Que va t'il advenir de vos pratiques de jeu, monsieur ?
La guerre a l'avantage que les soldats ne misent pas leurs soldes. Je doute que des tables de jeux soient dans les campements.
Mais il pourrait y avoir des femmes.
Croyez le ou non, mais je me suis promis de ne plus être la caricature de moi-même. Je suis après tout marié et …
… Sa Majesté Louis XIV a du vous spécifier qu'il ne voulait pas voir sa dame cocufiée. coupa La Oleza avec un petit sourire, où Guillaume répondit du tac au tac :
Je suis résolu à être le seul cocu du couple. Et je saurais m'en tenir.

Cela eut pour effet de faire rire l'espagnol.
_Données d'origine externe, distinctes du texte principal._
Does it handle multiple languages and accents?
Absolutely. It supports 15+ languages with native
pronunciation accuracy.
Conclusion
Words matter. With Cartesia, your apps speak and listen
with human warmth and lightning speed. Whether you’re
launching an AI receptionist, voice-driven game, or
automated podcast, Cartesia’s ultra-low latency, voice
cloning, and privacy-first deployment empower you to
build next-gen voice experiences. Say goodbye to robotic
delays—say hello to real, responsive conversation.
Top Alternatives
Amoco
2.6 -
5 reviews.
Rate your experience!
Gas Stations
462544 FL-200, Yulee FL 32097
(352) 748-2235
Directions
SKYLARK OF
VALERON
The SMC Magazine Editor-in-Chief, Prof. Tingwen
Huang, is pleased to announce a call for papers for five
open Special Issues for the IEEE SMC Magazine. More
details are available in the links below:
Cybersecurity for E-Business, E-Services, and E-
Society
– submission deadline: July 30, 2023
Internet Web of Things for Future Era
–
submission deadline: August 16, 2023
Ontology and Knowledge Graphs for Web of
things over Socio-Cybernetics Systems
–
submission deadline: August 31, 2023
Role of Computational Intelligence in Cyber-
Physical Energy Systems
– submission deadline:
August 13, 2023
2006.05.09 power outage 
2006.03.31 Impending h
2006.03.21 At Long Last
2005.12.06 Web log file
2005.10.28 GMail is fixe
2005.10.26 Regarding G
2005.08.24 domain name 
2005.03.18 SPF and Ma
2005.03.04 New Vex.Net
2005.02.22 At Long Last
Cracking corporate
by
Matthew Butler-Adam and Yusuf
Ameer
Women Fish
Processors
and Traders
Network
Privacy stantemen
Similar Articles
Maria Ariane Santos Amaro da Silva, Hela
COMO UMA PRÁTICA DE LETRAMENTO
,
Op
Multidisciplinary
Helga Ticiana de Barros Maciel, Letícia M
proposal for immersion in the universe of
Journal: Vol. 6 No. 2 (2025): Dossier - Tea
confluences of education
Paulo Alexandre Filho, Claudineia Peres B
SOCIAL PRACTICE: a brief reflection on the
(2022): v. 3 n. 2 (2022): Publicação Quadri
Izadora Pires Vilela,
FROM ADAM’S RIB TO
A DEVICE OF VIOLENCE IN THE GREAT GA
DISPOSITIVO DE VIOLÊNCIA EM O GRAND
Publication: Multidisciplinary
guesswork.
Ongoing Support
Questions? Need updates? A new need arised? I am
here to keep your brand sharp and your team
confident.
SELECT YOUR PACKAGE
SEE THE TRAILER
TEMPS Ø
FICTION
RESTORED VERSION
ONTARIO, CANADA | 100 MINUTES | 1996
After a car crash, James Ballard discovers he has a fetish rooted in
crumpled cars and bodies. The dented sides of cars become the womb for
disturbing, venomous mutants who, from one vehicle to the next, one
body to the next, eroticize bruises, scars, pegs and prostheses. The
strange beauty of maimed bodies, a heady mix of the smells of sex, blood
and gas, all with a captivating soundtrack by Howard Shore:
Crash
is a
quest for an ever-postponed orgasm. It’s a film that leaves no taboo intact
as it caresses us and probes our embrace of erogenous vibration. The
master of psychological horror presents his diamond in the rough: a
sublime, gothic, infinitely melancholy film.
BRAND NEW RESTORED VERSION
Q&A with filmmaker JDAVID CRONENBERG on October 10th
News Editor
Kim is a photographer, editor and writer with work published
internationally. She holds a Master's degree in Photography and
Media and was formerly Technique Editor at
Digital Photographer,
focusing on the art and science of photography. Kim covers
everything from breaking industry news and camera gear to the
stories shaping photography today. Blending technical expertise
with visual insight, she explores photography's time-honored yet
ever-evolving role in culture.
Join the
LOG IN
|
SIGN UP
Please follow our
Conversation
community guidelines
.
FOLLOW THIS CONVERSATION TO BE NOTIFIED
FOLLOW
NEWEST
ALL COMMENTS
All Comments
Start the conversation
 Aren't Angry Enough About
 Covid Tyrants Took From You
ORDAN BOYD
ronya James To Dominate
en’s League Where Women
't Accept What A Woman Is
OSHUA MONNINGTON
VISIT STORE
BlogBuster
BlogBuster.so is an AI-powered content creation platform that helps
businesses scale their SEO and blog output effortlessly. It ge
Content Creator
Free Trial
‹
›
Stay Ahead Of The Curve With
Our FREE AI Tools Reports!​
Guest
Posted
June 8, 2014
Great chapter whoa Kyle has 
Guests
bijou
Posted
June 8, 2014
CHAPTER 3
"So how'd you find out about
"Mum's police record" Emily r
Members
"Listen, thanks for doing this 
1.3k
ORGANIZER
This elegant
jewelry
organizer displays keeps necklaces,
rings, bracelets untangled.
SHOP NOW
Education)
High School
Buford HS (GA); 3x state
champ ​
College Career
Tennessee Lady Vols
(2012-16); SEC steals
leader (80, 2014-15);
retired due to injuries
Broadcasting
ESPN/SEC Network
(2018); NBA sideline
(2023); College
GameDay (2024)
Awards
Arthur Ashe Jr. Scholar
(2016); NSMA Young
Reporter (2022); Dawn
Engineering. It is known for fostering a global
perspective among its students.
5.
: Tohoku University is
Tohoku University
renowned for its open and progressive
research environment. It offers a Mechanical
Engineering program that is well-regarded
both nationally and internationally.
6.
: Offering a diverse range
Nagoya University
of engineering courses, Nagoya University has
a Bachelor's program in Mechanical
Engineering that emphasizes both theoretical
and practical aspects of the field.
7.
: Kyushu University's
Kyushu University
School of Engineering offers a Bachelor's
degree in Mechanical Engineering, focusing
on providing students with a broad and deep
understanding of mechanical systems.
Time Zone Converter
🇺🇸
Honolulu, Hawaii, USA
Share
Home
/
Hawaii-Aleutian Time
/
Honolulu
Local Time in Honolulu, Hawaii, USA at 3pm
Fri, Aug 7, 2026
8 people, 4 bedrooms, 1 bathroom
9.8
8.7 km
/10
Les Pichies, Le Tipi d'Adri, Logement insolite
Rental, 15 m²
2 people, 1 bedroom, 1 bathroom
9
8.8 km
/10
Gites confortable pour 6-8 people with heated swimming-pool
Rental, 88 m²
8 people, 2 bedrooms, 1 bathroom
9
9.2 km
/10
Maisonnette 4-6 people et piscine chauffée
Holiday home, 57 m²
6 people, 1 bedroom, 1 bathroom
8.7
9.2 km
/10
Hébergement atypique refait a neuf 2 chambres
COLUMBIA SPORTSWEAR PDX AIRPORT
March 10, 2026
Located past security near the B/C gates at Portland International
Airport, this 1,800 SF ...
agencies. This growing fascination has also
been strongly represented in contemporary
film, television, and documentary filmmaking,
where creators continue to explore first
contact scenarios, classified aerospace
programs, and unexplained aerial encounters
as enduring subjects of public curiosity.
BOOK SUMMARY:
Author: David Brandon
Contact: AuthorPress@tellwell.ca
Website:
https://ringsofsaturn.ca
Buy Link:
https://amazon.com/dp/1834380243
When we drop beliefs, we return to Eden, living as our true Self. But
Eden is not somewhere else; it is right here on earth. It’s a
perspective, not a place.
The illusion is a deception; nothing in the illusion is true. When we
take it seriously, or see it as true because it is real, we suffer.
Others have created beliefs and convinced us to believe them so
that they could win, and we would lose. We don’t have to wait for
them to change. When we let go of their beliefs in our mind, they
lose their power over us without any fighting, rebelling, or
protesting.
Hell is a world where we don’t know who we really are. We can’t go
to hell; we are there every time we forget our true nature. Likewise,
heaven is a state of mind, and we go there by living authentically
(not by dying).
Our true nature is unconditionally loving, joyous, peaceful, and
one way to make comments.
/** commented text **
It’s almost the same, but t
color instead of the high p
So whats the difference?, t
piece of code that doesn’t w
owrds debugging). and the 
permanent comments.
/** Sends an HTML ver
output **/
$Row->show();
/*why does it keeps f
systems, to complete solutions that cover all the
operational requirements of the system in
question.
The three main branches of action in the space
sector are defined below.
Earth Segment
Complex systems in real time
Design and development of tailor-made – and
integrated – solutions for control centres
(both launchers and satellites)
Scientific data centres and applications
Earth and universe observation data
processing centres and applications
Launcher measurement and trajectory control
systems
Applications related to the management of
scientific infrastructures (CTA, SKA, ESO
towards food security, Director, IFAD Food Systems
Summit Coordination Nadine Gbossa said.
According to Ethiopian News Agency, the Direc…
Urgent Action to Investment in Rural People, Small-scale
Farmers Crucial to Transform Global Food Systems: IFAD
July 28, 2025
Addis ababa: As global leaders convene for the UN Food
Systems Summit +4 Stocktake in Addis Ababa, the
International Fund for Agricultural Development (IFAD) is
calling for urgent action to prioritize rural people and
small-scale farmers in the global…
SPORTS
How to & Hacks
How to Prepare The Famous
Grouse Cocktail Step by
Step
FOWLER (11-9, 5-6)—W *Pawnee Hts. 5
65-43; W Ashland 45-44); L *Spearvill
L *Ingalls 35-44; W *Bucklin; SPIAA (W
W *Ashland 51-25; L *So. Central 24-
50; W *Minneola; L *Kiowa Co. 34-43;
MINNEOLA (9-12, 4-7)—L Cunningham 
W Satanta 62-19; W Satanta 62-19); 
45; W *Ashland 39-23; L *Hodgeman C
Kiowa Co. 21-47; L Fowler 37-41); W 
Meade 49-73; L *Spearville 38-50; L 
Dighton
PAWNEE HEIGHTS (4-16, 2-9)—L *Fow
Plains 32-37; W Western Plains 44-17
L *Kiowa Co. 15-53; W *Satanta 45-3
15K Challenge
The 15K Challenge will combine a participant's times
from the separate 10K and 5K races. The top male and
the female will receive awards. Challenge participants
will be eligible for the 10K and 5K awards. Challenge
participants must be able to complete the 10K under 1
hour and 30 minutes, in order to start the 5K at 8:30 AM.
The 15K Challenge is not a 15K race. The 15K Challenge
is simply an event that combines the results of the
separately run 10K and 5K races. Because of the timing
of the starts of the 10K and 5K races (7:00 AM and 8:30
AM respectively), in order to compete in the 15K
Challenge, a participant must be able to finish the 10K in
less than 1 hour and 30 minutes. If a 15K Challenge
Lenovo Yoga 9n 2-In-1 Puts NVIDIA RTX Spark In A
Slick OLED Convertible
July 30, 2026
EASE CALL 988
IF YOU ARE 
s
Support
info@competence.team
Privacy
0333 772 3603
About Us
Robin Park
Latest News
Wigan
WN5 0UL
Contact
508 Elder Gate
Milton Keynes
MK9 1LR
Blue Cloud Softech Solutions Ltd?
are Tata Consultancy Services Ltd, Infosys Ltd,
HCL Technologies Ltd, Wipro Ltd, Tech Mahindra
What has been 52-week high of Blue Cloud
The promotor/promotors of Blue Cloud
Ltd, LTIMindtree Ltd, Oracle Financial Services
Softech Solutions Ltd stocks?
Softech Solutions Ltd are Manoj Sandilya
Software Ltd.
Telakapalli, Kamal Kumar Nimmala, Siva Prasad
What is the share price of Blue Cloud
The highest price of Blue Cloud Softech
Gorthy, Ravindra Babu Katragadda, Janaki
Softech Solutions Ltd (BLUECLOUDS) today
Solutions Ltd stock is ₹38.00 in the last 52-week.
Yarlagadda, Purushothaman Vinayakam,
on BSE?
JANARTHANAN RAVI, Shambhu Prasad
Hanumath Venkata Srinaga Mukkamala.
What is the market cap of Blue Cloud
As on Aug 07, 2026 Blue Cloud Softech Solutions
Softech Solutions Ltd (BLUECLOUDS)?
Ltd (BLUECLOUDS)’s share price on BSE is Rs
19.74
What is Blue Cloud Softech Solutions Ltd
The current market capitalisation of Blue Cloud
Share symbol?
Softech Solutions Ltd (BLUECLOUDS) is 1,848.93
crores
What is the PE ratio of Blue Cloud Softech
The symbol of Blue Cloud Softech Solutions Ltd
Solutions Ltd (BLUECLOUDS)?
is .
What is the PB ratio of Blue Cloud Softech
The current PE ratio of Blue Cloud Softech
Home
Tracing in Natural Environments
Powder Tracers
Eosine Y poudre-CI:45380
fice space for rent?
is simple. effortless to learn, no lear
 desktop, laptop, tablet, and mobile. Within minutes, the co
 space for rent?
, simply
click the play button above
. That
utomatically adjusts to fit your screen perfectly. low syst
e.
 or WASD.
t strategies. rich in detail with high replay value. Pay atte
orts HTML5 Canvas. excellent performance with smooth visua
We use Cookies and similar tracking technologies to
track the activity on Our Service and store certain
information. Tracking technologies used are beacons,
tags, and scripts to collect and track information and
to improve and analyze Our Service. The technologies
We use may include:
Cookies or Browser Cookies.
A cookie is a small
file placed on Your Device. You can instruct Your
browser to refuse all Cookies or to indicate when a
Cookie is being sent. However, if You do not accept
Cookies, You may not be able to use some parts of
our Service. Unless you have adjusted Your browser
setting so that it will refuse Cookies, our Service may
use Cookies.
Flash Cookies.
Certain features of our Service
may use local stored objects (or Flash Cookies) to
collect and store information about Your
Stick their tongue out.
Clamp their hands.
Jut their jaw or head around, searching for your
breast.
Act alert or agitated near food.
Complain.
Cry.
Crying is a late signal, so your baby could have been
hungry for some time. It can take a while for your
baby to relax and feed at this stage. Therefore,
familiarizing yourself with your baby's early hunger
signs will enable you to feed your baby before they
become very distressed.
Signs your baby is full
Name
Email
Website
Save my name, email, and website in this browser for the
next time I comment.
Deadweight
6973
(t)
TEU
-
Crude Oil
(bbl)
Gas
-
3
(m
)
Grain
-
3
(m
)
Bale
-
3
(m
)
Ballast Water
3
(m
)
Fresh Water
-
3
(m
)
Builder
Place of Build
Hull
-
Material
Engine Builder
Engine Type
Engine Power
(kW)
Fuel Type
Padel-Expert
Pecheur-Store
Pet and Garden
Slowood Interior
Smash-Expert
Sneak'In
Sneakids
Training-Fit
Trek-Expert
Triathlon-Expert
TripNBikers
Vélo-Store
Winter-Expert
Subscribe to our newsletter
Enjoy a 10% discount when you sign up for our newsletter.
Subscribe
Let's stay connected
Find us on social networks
Il n'était un secret pour personne qu'Amy était la favorite du roi, et que ce mariage n'était qu'un simulacre pour protéger la dame d'une éventuelle demande en mariage et la voir entre les mains d'un prince que Louis XIV ne pouvait pas vraiment contrôler. Les chroniqueurs ont aussi du bien voir que le « couple » ne s'appréciait pas vraiment, personne ne pouvait parler d'un mariage réussi. D'un mariage tout court.

Et concernant la religion ?
Je tiens à tordre le cou à ce cliché car je me suis toujours rendu à la messe. Et si tel n'était pas le cas, le Roi en savait les raisons qu'il acceptait.
Le roi acceptait vos absences ?
Oui. Je pouvais manquer Dieu si j'avais l'aval de son représentant sur Terre.

Le Grand-Maître hocha une nouvelle fois la tête. Décidément, ce du Perche était plus intelligent et moins stupide qu'il ne le pensait ! La soirée continua ainsi, dans une bonne atmosphère malgré les regards noirs qui lui étaient jetés ici ou là. Guillaume ne pouvait pas rassembler tout le monde, il n'était pas là pour cela, toutes les responsabilités revenaient à La Oleza et il les lui laissait avec grand plaisir. A présent, il avait hâte de repartir pour retourner dans sa chère France, même si c'était pour faire la guerre. Mais son retour fut décalé à plusieurs reprises en raison du mauvais temps et des mauvaises conditions de navigation. Ce ne fut finalement que le 12 mars qu'il put prendre la mer à nouveau, avec cette fois-ci deux mille hommes et un nouveau parcours, en bateau jusqu'à Marseille et la petite flotte accosta avant que tout ce petit monde dut remonter la France, en direction de la frontière avec la Lorraine. Guillaume partait comte, il revenait roi ; il était parti officier, il revenait en état-major ; il avait voyagé en homme d'épée et il revenait en chef de guerre.